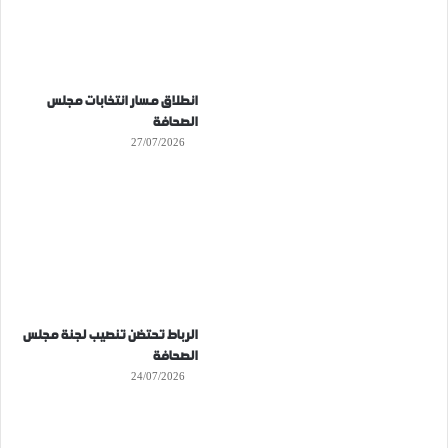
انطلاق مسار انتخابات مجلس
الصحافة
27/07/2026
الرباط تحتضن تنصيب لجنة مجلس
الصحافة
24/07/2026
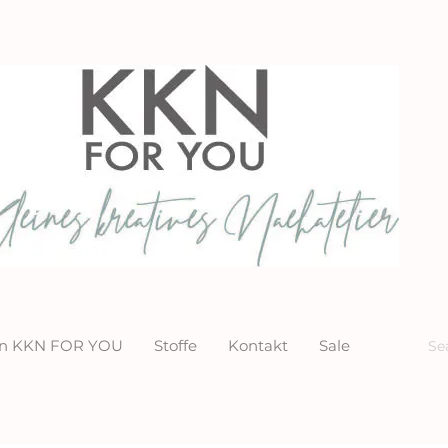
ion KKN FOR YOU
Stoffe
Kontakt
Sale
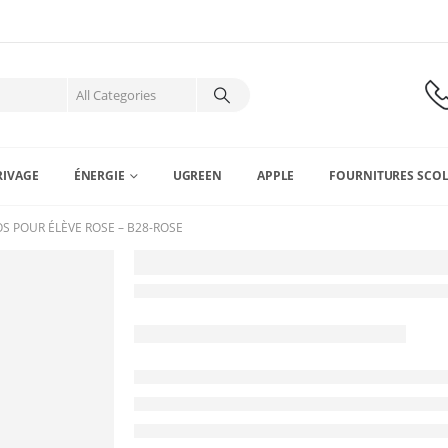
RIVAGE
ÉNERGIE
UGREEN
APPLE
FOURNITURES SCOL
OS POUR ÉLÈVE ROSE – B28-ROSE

Goal of the exercise: Filter the listing above down to the lines that contain the word "مجلس".

Result:
انطلاق مسار انتخابات مجلس
الرباط تحتضن تنصيب لجنة مجلس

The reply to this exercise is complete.